Una menzione d'onore sproporzionata va alla dinamica all'interno della residenza! All'inizio Xie Jiayu entra in casa convinta di dover convivere con le altre consorti di Xiao Wuyi, ma non appena scopre che Yu Ruisheng e He Yuanji sono in realtà solo "finte mogli", la rivalità lascia il posto a una complicità pazzesca. Insieme alla protagonista hanno formato un trio semplicemente perfetto: veder nascere e crescere quell'inaspettata e genuina sorellanza tra loro tre è stato uno degli elementi più freschi, divertenti e strepitosi di tutta la serie! I cattivi poi erano strutturati benissimo, credibili e con un peso reale nella storia.

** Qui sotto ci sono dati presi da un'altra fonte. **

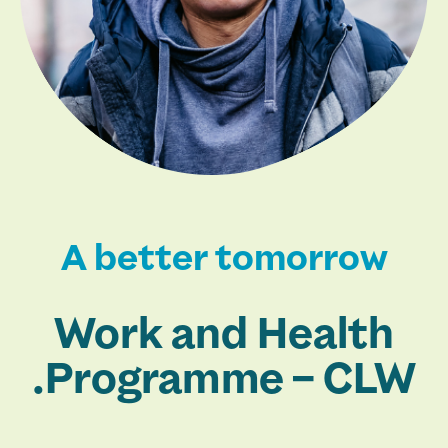
A better tomorrow
Work and Health
Programme – CLW.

Le uniche note stonate sul cast le metto su Li Mao e sua sorella Li Lejun. Lui l'ho trovato decisamente troppo bipolare nel suo percorso, mentre la sorella pecca di una stupidità e di un'ingenuità che ho faticato a sopportare. È vero che verso la fine si sacrifica, ma per quanto mi riguarda il suo crimine resta troppo grande per avere redenzione: ha ucciso la madre della protagonista, Li Fuhua, e una cosa del genere non la cancelli con un gesto estremo all'ultimo minuto per far pietà allo spettatore.
E poi, ragazzi... le scene di battaglia! Tutte perfette, nessuna esclusa. Hou Minghao in questi ruoli marziali e potenti è una garanzia assoluta, ha una presenza scenica pazzesca e lo scontro finale contro il Re dell'Aquila è stato puro cinema!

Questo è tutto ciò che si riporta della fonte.